Each record must be repeated exactly. None may be dropped.

RECORDS SUPPLIED:
=== Begin Enclosure ===
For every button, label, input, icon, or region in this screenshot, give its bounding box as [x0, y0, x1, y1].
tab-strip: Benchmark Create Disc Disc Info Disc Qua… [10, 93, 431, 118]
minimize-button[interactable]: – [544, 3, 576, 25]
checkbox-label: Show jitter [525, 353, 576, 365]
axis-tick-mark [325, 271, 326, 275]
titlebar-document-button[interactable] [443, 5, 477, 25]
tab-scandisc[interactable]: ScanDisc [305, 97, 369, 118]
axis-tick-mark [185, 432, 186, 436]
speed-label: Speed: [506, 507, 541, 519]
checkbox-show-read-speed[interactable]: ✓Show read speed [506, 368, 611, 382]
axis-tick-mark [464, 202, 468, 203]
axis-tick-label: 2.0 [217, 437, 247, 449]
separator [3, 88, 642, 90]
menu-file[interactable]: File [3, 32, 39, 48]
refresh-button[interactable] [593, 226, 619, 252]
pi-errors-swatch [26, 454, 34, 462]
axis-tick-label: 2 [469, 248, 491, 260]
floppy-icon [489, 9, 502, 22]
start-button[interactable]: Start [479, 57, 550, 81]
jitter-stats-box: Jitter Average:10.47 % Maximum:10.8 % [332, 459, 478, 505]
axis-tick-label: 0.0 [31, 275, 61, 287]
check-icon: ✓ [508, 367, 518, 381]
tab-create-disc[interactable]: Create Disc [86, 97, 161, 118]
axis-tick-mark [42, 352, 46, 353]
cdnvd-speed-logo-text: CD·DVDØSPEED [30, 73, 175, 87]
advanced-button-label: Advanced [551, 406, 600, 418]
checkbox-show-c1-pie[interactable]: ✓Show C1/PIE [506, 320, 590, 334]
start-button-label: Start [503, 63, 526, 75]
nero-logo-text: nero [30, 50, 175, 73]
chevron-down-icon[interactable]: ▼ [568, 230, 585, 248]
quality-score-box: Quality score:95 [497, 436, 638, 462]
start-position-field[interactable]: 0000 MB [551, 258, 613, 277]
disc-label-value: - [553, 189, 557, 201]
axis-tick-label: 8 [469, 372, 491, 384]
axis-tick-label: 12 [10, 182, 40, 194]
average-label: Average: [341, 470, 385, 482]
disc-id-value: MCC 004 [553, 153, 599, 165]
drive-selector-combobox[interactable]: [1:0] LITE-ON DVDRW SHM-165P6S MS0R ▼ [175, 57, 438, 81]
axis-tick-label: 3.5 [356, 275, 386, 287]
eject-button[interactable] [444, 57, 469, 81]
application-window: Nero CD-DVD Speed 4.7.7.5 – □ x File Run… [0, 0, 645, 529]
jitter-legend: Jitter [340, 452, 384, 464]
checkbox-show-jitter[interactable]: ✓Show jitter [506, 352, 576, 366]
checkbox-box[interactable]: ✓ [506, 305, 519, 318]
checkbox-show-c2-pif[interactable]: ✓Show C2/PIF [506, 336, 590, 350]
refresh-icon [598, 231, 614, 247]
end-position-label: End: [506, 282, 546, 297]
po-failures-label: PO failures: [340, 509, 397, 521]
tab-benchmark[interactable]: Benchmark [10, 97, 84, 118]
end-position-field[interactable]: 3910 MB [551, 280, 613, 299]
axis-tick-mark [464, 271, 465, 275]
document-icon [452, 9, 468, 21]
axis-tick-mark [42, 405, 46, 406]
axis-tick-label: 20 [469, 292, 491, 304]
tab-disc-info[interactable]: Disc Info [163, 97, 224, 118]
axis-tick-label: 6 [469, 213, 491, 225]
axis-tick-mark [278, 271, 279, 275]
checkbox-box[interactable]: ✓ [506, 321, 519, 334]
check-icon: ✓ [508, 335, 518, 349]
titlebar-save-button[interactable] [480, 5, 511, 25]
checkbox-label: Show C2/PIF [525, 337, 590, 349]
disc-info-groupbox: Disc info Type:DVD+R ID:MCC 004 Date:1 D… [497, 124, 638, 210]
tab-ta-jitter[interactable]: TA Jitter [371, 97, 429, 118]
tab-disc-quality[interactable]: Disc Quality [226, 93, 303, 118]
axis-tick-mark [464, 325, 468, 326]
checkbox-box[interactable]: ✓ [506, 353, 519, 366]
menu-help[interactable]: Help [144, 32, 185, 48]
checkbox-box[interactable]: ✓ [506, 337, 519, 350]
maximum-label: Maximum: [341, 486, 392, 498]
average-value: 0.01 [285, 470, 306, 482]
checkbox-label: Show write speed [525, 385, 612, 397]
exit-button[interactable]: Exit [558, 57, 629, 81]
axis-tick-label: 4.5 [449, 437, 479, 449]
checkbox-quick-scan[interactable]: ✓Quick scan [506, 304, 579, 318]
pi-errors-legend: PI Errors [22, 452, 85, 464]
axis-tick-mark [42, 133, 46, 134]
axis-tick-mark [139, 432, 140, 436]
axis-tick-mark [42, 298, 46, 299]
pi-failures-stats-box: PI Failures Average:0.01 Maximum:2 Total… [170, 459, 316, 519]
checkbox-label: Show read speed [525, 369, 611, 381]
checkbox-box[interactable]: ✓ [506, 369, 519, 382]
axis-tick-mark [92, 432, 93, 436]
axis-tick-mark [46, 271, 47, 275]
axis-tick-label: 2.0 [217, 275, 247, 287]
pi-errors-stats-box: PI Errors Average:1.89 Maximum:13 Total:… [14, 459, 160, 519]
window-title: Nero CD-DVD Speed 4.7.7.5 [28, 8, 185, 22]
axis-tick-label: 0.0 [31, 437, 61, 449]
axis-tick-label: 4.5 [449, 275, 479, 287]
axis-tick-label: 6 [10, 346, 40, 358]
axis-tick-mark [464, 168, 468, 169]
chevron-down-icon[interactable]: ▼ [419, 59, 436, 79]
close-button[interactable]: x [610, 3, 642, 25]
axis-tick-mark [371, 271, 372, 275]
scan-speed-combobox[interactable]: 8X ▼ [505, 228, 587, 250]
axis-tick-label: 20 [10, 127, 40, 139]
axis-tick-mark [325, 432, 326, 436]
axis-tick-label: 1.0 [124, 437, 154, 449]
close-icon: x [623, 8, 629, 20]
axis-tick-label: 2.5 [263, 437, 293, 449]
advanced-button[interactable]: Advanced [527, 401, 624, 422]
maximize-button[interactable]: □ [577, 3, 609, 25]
=== End Enclosure ===
SOLUTION TO THE PROBLEM:
For every button, label, input, icon, or region in this screenshot, give its bounding box as [x0, y0, x1, y1].
tab-strip: Benchmark Create Disc Disc Info Disc Qua… [10, 93, 431, 118]
minimize-button[interactable]: – [544, 3, 576, 25]
checkbox-label: Show jitter [525, 353, 576, 365]
axis-tick-mark [325, 271, 326, 275]
titlebar-document-button[interactable] [443, 5, 477, 25]
tab-scandisc[interactable]: ScanDisc [305, 97, 369, 118]
axis-tick-mark [185, 432, 186, 436]
speed-label: Speed: [506, 507, 541, 519]
checkbox-show-read-speed[interactable]: ✓Show read speed [506, 368, 611, 382]
axis-tick-mark [464, 202, 468, 203]
axis-tick-label: 2.0 [217, 437, 247, 449]
separator [3, 88, 642, 90]
menu-file[interactable]: File [3, 32, 39, 48]
refresh-button[interactable] [593, 226, 619, 252]
pi-errors-swatch [26, 454, 34, 462]
axis-tick-label: 2 [469, 248, 491, 260]
floppy-icon [489, 9, 502, 22]
start-button[interactable]: Start [479, 57, 550, 81]
jitter-stats-box: Jitter Average:10.47 % Maximum:10.8 % [332, 459, 478, 505]
axis-tick-label: 0.0 [31, 275, 61, 287]
check-icon: ✓ [508, 367, 518, 381]
tab-create-disc[interactable]: Create Disc [86, 97, 161, 118]
axis-tick-mark [42, 352, 46, 353]
cdnvd-speed-logo-text: CD·DVDØSPEED [30, 73, 175, 87]
advanced-button-label: Advanced [551, 406, 600, 418]
checkbox-show-c1-pie[interactable]: ✓Show C1/PIE [506, 320, 590, 334]
start-button-label: Start [503, 63, 526, 75]
nero-logo-text: nero [30, 50, 175, 73]
chevron-down-icon[interactable]: ▼ [568, 230, 585, 248]
quality-score-box: Quality score:95 [497, 436, 638, 462]
start-position-field[interactable]: 0000 MB [551, 258, 613, 277]
disc-label-value: - [553, 189, 557, 201]
axis-tick-label: 8 [469, 372, 491, 384]
axis-tick-label: 12 [10, 182, 40, 194]
average-label: Average: [341, 470, 385, 482]
disc-id-value: MCC 004 [553, 153, 599, 165]
drive-selector-combobox[interactable]: [1:0] LITE-ON DVDRW SHM-165P6S MS0R ▼ [175, 57, 438, 81]
axis-tick-label: 3.5 [356, 275, 386, 287]
eject-button[interactable] [444, 57, 469, 81]
application-window: Nero CD-DVD Speed 4.7.7.5 – □ x File Run… [0, 0, 645, 529]
jitter-legend: Jitter [340, 452, 384, 464]
checkbox-show-jitter[interactable]: ✓Show jitter [506, 352, 576, 366]
checkbox-box[interactable]: ✓ [506, 305, 519, 318]
checkbox-show-c2-pif[interactable]: ✓Show C2/PIF [506, 336, 590, 350]
refresh-icon [598, 231, 614, 247]
end-position-label: End: [506, 282, 546, 297]
po-failures-label: PO failures: [340, 509, 397, 521]
tab-benchmark[interactable]: Benchmark [10, 97, 84, 118]
end-position-field[interactable]: 3910 MB [551, 280, 613, 299]
axis-tick-mark [464, 271, 465, 275]
document-icon [452, 9, 468, 21]
axis-tick-mark [42, 405, 46, 406]
axis-tick-label: 20 [469, 292, 491, 304]
tab-disc-info[interactable]: Disc Info [163, 97, 224, 118]
axis-tick-label: 6 [469, 213, 491, 225]
axis-tick-mark [278, 271, 279, 275]
checkbox-box[interactable]: ✓ [506, 321, 519, 334]
check-icon: ✓ [508, 335, 518, 349]
titlebar-save-button[interactable] [480, 5, 511, 25]
checkbox-label: Show C2/PIF [525, 337, 590, 349]
disc-info-groupbox: Disc info Type:DVD+R ID:MCC 004 Date:1 D… [497, 124, 638, 210]
tab-ta-jitter[interactable]: TA Jitter [371, 97, 429, 118]
tab-disc-quality[interactable]: Disc Quality [226, 93, 303, 118]
axis-tick-mark [464, 325, 468, 326]
checkbox-box[interactable]: ✓ [506, 353, 519, 366]
menu-help[interactable]: Help [144, 32, 185, 48]
checkbox-box[interactable]: ✓ [506, 337, 519, 350]
maximum-label: Maximum: [341, 486, 392, 498]
average-value: 0.01 [285, 470, 306, 482]
checkbox-label: Show write speed [525, 385, 612, 397]
exit-button[interactable]: Exit [558, 57, 629, 81]
axis-tick-label: 4.5 [449, 437, 479, 449]
checkbox-quick-scan[interactable]: ✓Quick scan [506, 304, 579, 318]
pi-errors-legend: PI Errors [22, 452, 85, 464]
axis-tick-mark [42, 133, 46, 134]
axis-tick-mark [139, 432, 140, 436]
axis-tick-mark [42, 298, 46, 299]
pi-failures-stats-box: PI Failures Average:0.01 Maximum:2 Total… [170, 459, 316, 519]
checkbox-label: Show read speed [525, 369, 611, 381]
checkbox-box[interactable]: ✓ [506, 369, 519, 382]
axis-tick-mark [92, 432, 93, 436]
axis-tick-mark [46, 271, 47, 275]
axis-tick-label: 2.0 [217, 275, 247, 287]
pi-errors-stats-box: PI Errors Average:1.89 Maximum:13 Total:… [14, 459, 160, 519]
window-title: Nero CD-DVD Speed 4.7.7.5 [28, 8, 185, 22]
axis-tick-label: 0.0 [31, 437, 61, 449]
axis-tick-label: 4.5 [449, 275, 479, 287]
axis-tick-label: 6 [10, 346, 40, 358]
axis-tick-mark [464, 168, 468, 169]
chevron-down-icon[interactable]: ▼ [419, 59, 436, 79]
close-button[interactable]: x [610, 3, 642, 25]
axis-tick-mark [371, 271, 372, 275]
scan-speed-combobox[interactable]: 8X ▼ [505, 228, 587, 250]
axis-tick-label: 20 [10, 127, 40, 139]
axis-tick-mark [325, 432, 326, 436]
axis-tick-label: 1.0 [124, 437, 154, 449]
close-icon: x [623, 8, 629, 20]
axis-tick-label: 2.5 [263, 437, 293, 449]
advanced-button[interactable]: Advanced [527, 401, 624, 422]
maximize-button[interactable]: □ [577, 3, 609, 25]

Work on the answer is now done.